## AIM OF THE TASK
Check every line of the data and copy the ones where "sono" appears.

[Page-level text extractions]
== Segment start ==

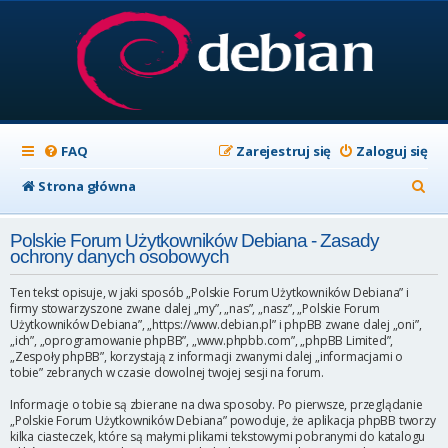
FAQ
Zarejestruj się
Zaloguj się
S
Strona główna
z
Polskie Forum Użytkowników Debiana - Zasady
u
ochrony danych osobowych
k
Ten tekst opisuje, w jaki sposób „Polskie Forum Użytkowników Debiana” i
a
firmy stowarzyszone zwane dalej „my”, „nas”, „nasz”, „Polskie Forum
Użytkowników Debiana”, „https://www.debian.pl” i phpBB zwane dalej „oni”,
j
„ich”, „oprogramowanie phpBB”, „www.phpbb.com”, „phpBB Limited”,
„Zespoły phpBB”, korzystają z informacji zwanymi dalej „informacjami o
tobie” zebranych w czasie dowolnej twojej sesji na forum.
Informacje o tobie są zbierane na dwa sposoby. Po pierwsze, przeglądanie
„Polskie Forum Użytkowników Debiana” powoduje, że aplikacja phpBB tworzy
kilka ciasteczek, które są małymi plikami tekstowymi pobranymi do katalogu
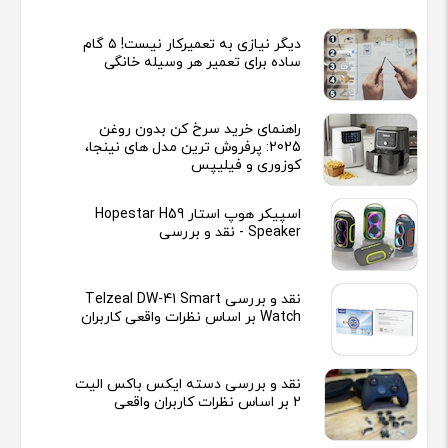
دیگر نیازی به تعمیرکار نیست! ۵ گام
ساده برای تعمیر هر وسیله خانگی
راهنمای خرید سرخ کن بدون روغن
2025: پرفروش ترین مدل های نینجا،
کوزوری و فیلیپس
اسپیکر هوپ استار Hopestar H59
Speaker - نقد و بررسی
نقد و بررسی Telzeal DW-41 Smart
Watch بر اساس نظرات واقعی کاربران
نقد و بررسی دسته ایکس باکس الیت
2 بر اساس نظرات کاربران واقعی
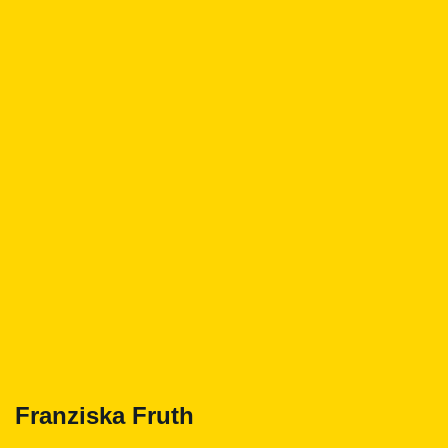
Franziska Fruth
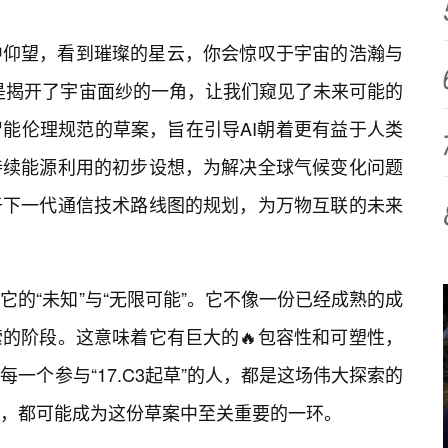
中仰望，看到璀璨的星云，你会惊叹于宇宙的浩瀚与
就像是揭开了宇宙面纱的一角，让我们窥见了未来可能的
能伦理规范的草案，旨在引导AI朝着更有益于人类
持续能源利用的初步设想，为解决全球气候变化问题
于下一代通信技术路线图的规划，为万物互联的未来
的“未知”与“无限可能”。它不像一份已经成熟的成
的阶段。这意味着它有巨大的🔥包容性和可塑性，
一个参与“17.C3起草”的人，都是这场伟大探索的
，都可能成为这份草案中至关重要的一环。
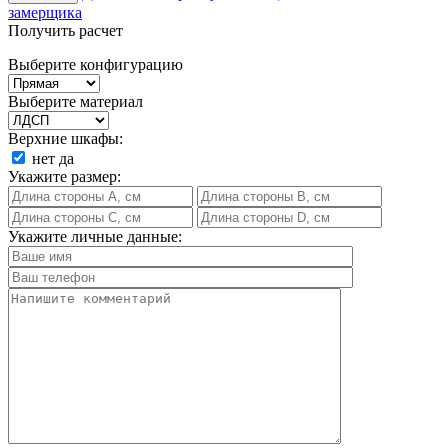
замерщика
Получить расчет
Выберите конфигурацию
Выберите материал
Верхние шкафы:
нет
да
Укажите размер:
Укажите личные данные:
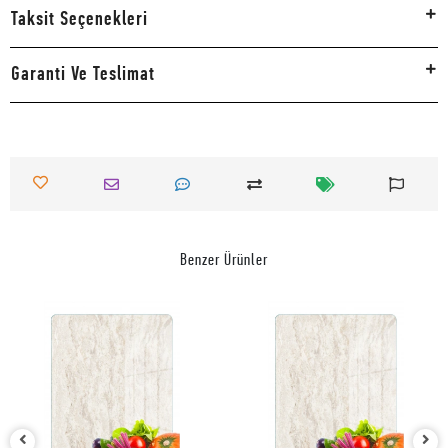
Taksit Seçenekleri
Garanti Ve Teslimat
Benzer Ürünler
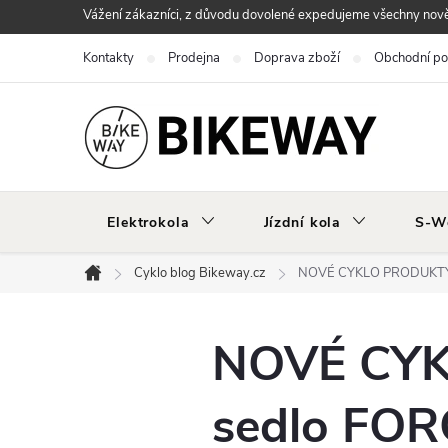
Přejít
Vážení zákazníci, z důvodu dovolené expedujeme všechny nově 
na
Kontakty
Prodejna
Doprava zboží
Obchodní p
obsah
Elektrokola
Jízdní kola
S-W
Cyklo blog Bikeway.cz
NOVÉ CYKLO PRODUKTY:
Domů
NOVÉ CYK
sedlo FO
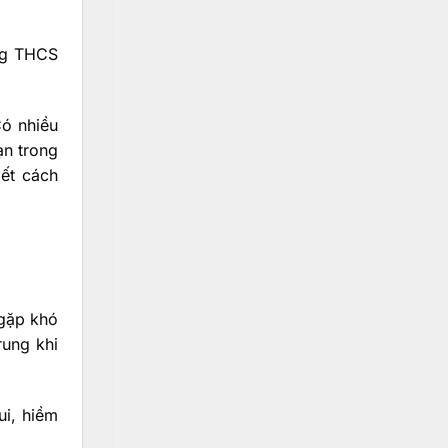
ng THCS
Có nhiều
ạn trong
iết cách
 gặp khó
rung khi
ui, hiềm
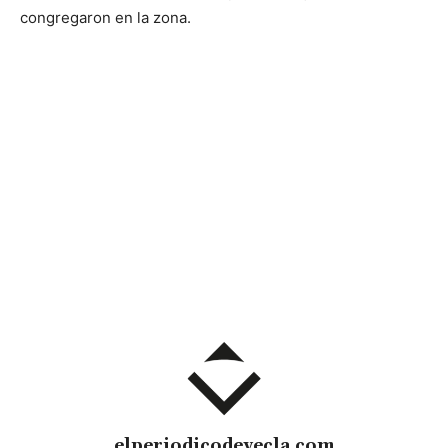
congregaron en la zona.
elperiodicodeyecla.com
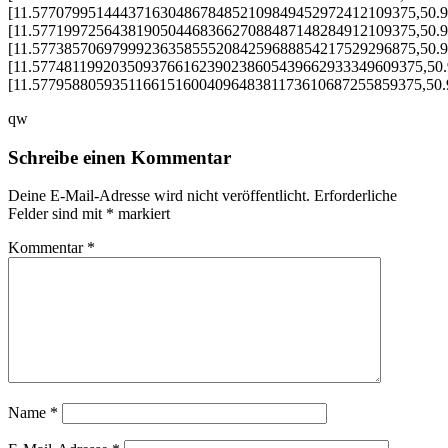
[11.577079951444371630486784852109849452972412109375,50.
[11.577199725643819050446836627088487148284912109375,50.
[11.577385706979992363585552084259688854217529296875,50.
[11.5774811992035093766162390238605439662933349609375,50
[11.5779588059351166151600409648381173610687255859375,50
qw
Schreibe einen Kommentar
Deine E-Mail-Adresse wird nicht veröffentlicht.
Erforderliche
Felder sind mit
*
markiert
Kommentar
*
Name
*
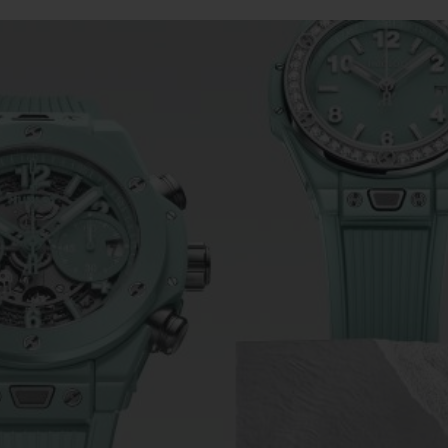
빅뱅
스피릿 오브 빅뱅
피치 세라믹
에센셜 토프
리로디
온라인 익스클루시브
 연장
예상 배송일
무료 배송 & 반품
안전한 결제
기
부티크 검색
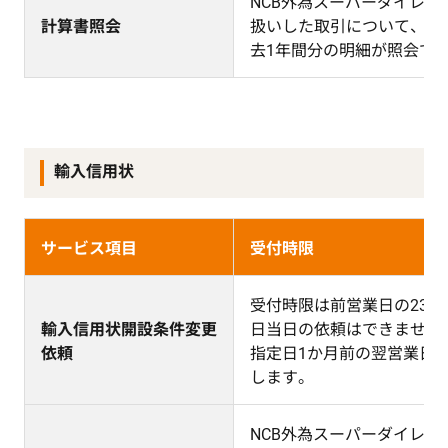
NCB外為スーパーダイレク
計算書照会
扱いした取引について、照
去1年間分の明細が照会で
輸入信用状
サービス項目
受付時限
受付時限は前営業日の23:0
輸入信用状開設条件変更
日当日の依頼はできません
依頼
指定日1か月前の翌営業日
します。
NCB外為スーパーダイレク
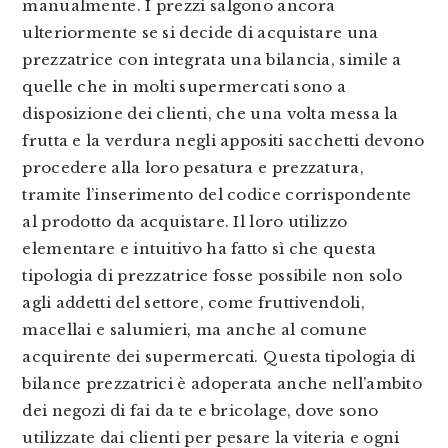
manualmente. I prezzi salgono ancora
ulteriormente se si decide di acquistare una
prezzatrice con integrata una bilancia, simile a
quelle che in molti supermercati sono a
disposizione dei clienti, che una volta messa la
frutta e la verdura negli appositi sacchetti devono
procedere alla loro pesatura e prezzatura,
tramite l’inserimento del codice corrispondente
al prodotto da acquistare. Il loro utilizzo
elementare e intuitivo ha fatto sì che questa
tipologia di prezzatrice fosse possibile non solo
agli addetti del settore, come fruttivendoli,
macellai e salumieri, ma anche al comune
acquirente dei supermercati. Questa tipologia di
bilance prezzatrici è adoperata anche nell’ambito
dei negozi di fai da te e bricolage, dove sono
utilizzate dai clienti per pesare la viteria e ogni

== Segment end ==

## WRITTEN ANSWER
quelle che in molti supermercati sono a
dei negozi di fai da te e bricolage, dove sono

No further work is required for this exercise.